Without copying any picture, return all lines below exactly.

Saved data entries:
┌──

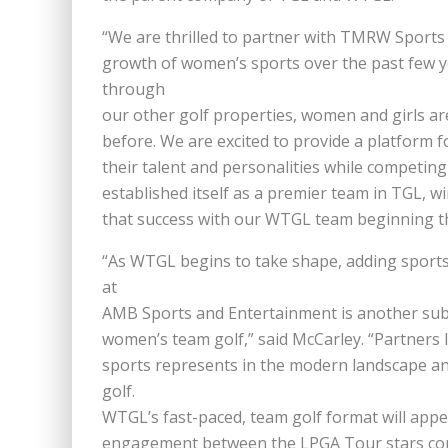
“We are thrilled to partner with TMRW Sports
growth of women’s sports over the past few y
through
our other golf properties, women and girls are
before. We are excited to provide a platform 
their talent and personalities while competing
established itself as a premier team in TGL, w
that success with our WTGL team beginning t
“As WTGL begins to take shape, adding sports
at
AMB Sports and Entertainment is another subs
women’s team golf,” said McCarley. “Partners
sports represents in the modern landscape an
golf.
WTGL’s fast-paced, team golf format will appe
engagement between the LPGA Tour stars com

└──

[Completed task]
“We are thrilled to partner with TMRW Sports
growth of women’s sports over the past few y
through
our other golf properties, women and girls are
before. We are excited to provide a platform 
their talent and personalities while competing
established itself as a premier team in TGL, w
that success with our WTGL team beginning t
“As WTGL begins to take shape, adding sports
at
AMB Sports and Entertainment is another subs
women’s team golf,” said McCarley. “Partners
sports represents in the modern landscape an
golf.
WTGL’s fast-paced, team golf format will appe
engagement between the LPGA Tour stars com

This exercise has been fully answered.